It would be unfair to blame VC for an installer obvious carelessness.  The manual clearly states the chimney height requirement of 16'.  The dealer probably did not think much about it or was trying to make a sale and didn't install it correctly.  Any installer/dealer should be aware of the required flue sizes before they put a stove in someone's house.  It is not only important for stove operation but could become a hazzard if done incorrectly.   Smoke in your house is a health hazzard and if caused by the imperfect stove installation, it is the dealer/installer's problem.  I would call the dealer and make him get you an extension at his cost or refund your money and pick up the stove.  Afterall, not everyone is willing to have a chimney extension added, mostly because of asthetic reasons.  The extensions that are attractive are usually REALLY expensive, in relation to other less attractive ones on the market.


----------



## bobabuoy (Feb 10, 2011)

VCBurner said:
			
		

> bobabuoy said:
> 
> 
> 
> ...



I didn't mean it to come across that it was VC's fault. Just rather that the folks at this particular dealer didn't know.  The sweeps/installer may not be properly trained by whoever keeps everyone up to date on the new stuff at their company.


----------



## redhat (Feb 10, 2011)

Ductape said:
			
		

> barrettdp said:
> 
> 
> 
> ...




+1. 

 If this is  possible, it would be great if VC would come out with some sort of conversion kit to convert from Everburn to the new 2N1 technology. I think it would be a big seller.


----------



## BrowningBAR (Feb 10, 2011)

redhat said:
			
		

> Ductape said:
> 
> 
> 
> ...




It would be a *huge* seller, but it would also really cut into their new sales.


----------



## emt1581 (Feb 11, 2011)

Holy freaking hell I turn my back for a few months and this thread turns into 6 pages!!

Well I have mine installed and LOVE it and I don't even have the cat in place yet (but that is more out of concern for my wood being too wet).  

I'd say feel free to ask questions but it seems they have all been covered already!

-Emt1581


----------



## Diabel (Feb 11, 2011)

emt1581 said:
			
		

> Holy freaking hell I turn my back for a few months and this thread turns into 6 pages!!
> 
> Well I have mine installed and LOVE it and I don't even have the cat in place yet (but that is more out of concern for my wood being too wet).
> 
> ...



I am just wondering if you feel your wood is too wet...how do you achieve secondary combustion?
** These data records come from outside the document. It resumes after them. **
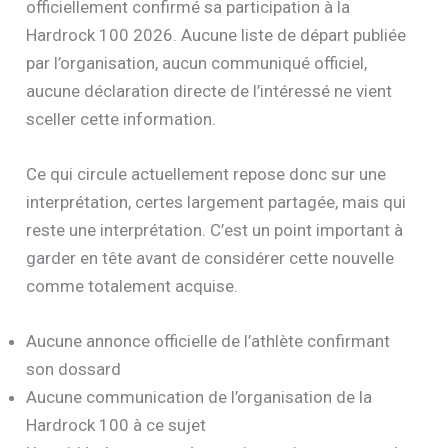
Il faut être honnête sur ce point. Au moment où ces
lignes sont écrites, Mathieu Blanchard n’a pas
officiellement confirmé sa participation à la
Hardrock 100 2026. Aucune liste de départ publiée
par l’organisation, aucun communiqué officiel,
aucune déclaration directe de l’intéressé ne vient
sceller cette information.
Ce qui circule actuellement repose donc sur une
interprétation, certes largement partagée, mais qui
reste une interprétation. C’est un point important à
garder en tête avant de considérer cette nouvelle
comme totalement acquise.
Aucune annonce officielle de l’athlète confirmant
son dossard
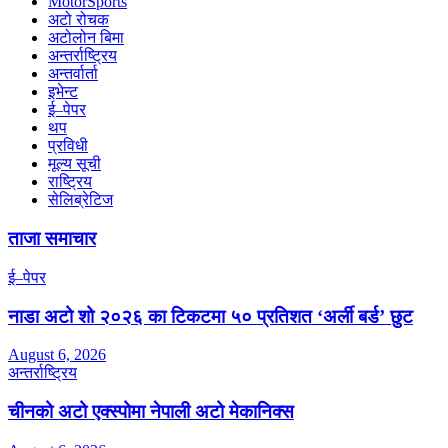
MotorSports
अटो रोचक
अटोलोन बिमा
अन्तर्राष्ट्रिय
अन्तर्वार्ता
इभेन्ट
ई–पेपर
थप
प्रविधी
मूल्य सूची
राष्ट्रिय
सेलिब्रेटिज
ताजा समाचार
ई–पेपर
नाडा अटो शो २०२६ का टिकटमा ५० प्रतिशत ‘अर्ली बर्ड’ छुट
August 6, 2026
अन्तर्राष्ट्रिय
चीनको अटो एक्स्पोमा नेपाली अटो मेकानिक्स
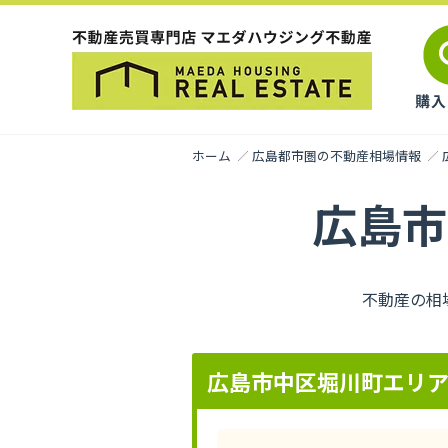
ホーム
広島都市圏の不動産相場情報
広島市
不動産の相
広島市中区堀川町エリ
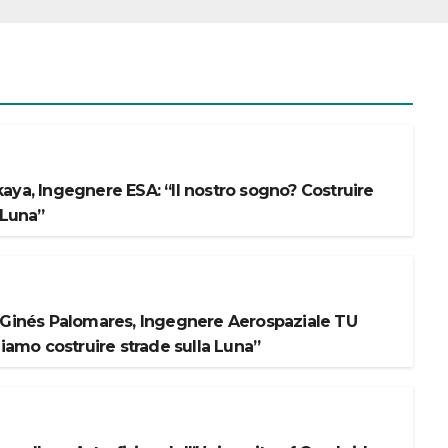
aya, Ingegnere ESA: “Il nostro sogno? Costruire
 Luna”
 Ginés Palomares, Ingegnere Aerospaziale TU
liamo costruire strade sulla Luna”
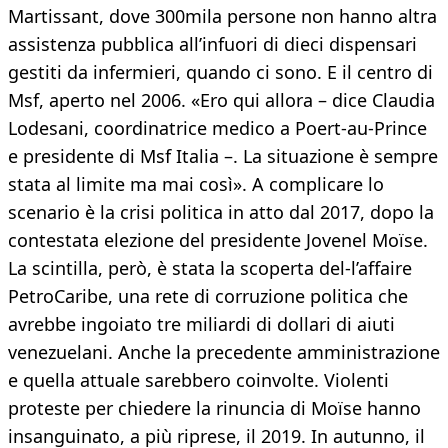
Martissant, dove 300mila persone non hanno altra
assistenza pubblica all’infuori di dieci dispensari
gestiti da infermieri, quando ci sono. E il centro di
Msf, aperto nel 2006. «Ero qui allora – dice Claudia
Lodesani, coordinatrice medico a Poert-au-Prince
e presidente di Msf Italia –. La situazione è sempre
stata al limite ma mai così». A complicare lo
scenario è la crisi politica in atto dal 2017, dopo la
contestata elezione del presidente Jovenel Moïse.
La scintilla, però, è stata la scoperta del-l’affaire
PetroCaribe, una rete di corruzione politica che
avrebbe ingoiato tre miliardi di dollari di aiuti
venezuelani. Anche la precedente amministrazione
e quella attuale sarebbero coinvolte. Violenti
proteste per chiedere la rinuncia di Moïse hanno
insanguinato, a più riprese, il 2019. In autunno, il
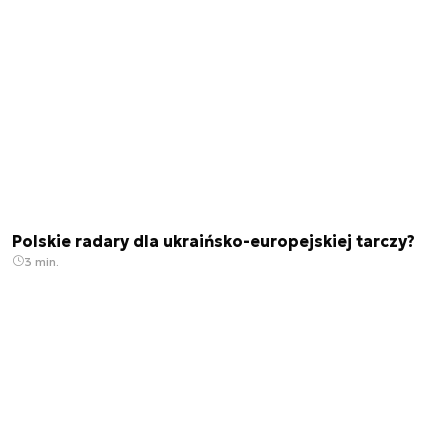
Polskie radary dla ukraińsko-europejskiej tarczy?
3 min.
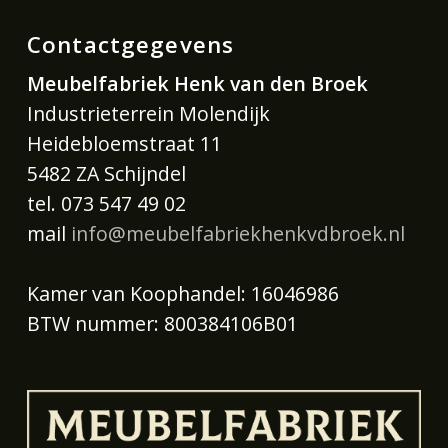
Contactgegevens
Meubelfabriek Henk van den Broek
Industrieterrein Molendijk
Heidebloemstraat 11
5482 ZA Schijndel
tel. 073 547 49 02
mail
info@meubelfabriekhenkvdbroek.nl
Kamer van Koophandel: 16046986
BTW nummer: 800384106B01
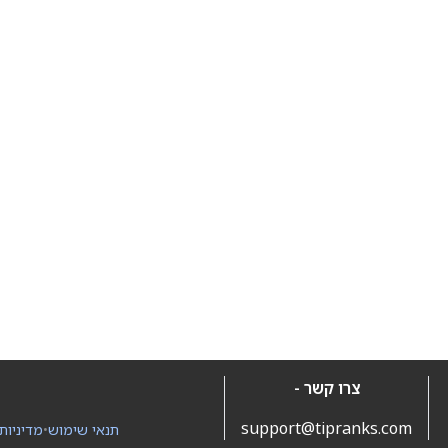
צרו קשר -
support@tipranks.com
תנאי שימוש
•
מדיניות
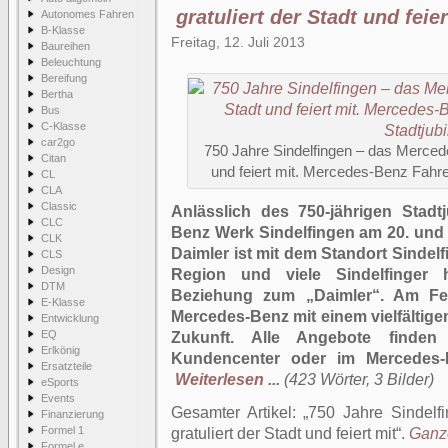
gratuliert der Stadt und feier
Autonomes Fahren
B-Klasse
Freitag, 12. Juli 2013
Baureihen
Beleuchtung
Bereifung
Bertha
Bus
C-Klasse
car2go
750 Jahre Sindelfingen – das Mercede
Citan
und feiert mit. Mercedes-Benz Fahr
CL
CLA
Classic
Anlässlich des 750-jährigen Stadt
CLC
Benz Werk Sindelfingen am 20. und 2
CLK
Daimler ist mit dem Standort Sindel
CLS
Design
Region und viele Sindelfinger 
DTM
Beziehung zum „Daimler“. Am Fes
E-Klasse
Mercedes-Benz mit einem vielfälti
Entwicklung
EQ
Zukunft. Alle Angebote finden
Erlkönig
Kundencenter oder im Mercedes-B
Ersatzteile
Weiterlesen ...
(423 Wörter, 3 Bilder)
eSports
Events
Gesamter Artikel:
750 Jahre Sindel
Finanzierung
Formel 1
gratuliert der Stadt und feiert mit
.
Ganze
Formel e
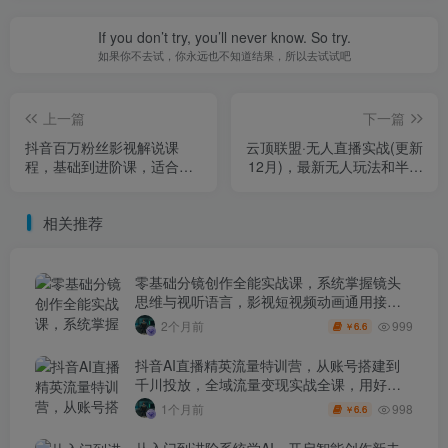
If you don’t try, you’ll never know. So try.
如果你不去试，你永远也不知道结果，所以去试试吧
上一篇
下一篇
抖音百万粉丝影视解说课
云顶联盟·无人直播实战(更新
程，基础到进阶课，适合新
12月)，最新无人玩法和半无
手和进阶学习
人玩法分享
相关推荐
零基础分镜创作全能实战课，系统掌握镜头
思维与视听语言，影视短视频动画通用接单
技能
999
2个月前
6.6
￥
抖音AI直播精英流量特训营，从账号搭建到
千川投放，全域流量变现实战全课，用好工
具让賺钱更简单
998
1个月前
6.6
￥
从入门到进阶系统学AI，开启智能创作新未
With my relatively new (sold) NC encore there would be no way to obtain secondaries with sub-par wood...

Are you looking at the chimney..is there any smoke visible? 
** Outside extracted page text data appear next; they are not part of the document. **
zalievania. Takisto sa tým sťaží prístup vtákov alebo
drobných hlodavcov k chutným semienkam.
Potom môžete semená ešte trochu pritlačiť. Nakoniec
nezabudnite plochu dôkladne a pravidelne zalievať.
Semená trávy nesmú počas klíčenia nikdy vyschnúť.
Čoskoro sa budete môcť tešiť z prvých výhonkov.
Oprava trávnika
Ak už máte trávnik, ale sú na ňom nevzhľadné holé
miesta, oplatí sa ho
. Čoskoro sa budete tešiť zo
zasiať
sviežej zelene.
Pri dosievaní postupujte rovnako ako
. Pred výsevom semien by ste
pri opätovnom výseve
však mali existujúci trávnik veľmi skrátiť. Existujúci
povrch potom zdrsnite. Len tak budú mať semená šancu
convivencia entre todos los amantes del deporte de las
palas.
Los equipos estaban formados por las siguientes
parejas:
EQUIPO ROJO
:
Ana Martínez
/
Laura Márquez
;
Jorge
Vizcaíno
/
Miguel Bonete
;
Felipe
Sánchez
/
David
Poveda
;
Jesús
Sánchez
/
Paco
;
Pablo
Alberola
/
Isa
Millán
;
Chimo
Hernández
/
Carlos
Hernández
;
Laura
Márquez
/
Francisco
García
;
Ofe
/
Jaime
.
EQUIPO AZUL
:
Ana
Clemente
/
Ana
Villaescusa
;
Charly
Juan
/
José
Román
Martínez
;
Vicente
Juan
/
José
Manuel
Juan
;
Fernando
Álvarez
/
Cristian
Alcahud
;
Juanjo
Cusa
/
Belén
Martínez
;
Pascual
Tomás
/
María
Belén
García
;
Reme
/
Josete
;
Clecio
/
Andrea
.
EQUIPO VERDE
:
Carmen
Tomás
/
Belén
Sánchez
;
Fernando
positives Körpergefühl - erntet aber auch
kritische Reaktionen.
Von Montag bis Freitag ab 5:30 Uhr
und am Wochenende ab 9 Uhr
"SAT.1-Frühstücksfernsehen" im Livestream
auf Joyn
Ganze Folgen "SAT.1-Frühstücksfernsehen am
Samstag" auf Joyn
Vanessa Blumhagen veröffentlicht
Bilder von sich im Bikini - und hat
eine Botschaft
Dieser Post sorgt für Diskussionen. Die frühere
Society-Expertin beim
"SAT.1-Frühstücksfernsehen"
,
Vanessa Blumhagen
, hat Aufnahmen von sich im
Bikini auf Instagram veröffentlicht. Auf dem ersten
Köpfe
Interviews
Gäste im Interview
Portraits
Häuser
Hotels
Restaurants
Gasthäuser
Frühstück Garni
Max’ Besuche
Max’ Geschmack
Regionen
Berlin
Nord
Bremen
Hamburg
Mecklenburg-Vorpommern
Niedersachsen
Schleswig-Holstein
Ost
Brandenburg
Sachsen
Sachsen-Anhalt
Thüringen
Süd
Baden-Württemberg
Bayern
I  remember many post from members that owned the encore NC and issues with the everburn not engaging....mainly due to wet wood 

Just wondering


----------



## emt1581 (Feb 11, 2011)

Diabel said:
			
		

> emt1581 said:
> 
> 
> 
> ...



No no, this is just as a precaution because the wood is just not as dry and I'm used to.  The fire burns just fine and super hot.  In fact I need a thermometer to make sure I'm not getting the stove too hot.  Again, better safe than sorry.


----------



## VCBurner (Feb 11, 2011)

emt1581 said:
			
		

> Holy freaking hell I turn my back for a few months and this thread turns into 6 pages!!
> 
> Well I have mine installed and LOVE it and I don't even have the cat in place yet (but that is more out of concern for my wood being too wet).
> 
> ...



What kind of wood are you burning?


----------



## Diabel (Feb 11, 2011)

I understand your point, but are you getting the smoke to burn in the secondary chamber? Go look at your chimney.


----------



## emt1581 (Feb 11, 2011)

VCBurner said:
			
		

> emt1581 said:
> 
> 
> 
> ...



Mostly Ash and Oak

-Emt1581


----------



## emt1581 (Feb 11, 2011)

Diabel said:
			
		

> I understand your point, but are you getting the smoke to burn in the secondary chamber? Go look at your chimney.



I did it this morning.  No smoke.

-Emt1581


----------



## Diabel (Feb 11, 2011)

emt1581 said:
			
		

> Diabel said:
> 
> 
> 
> ...




BINGO Then you ave achieved the epic burn!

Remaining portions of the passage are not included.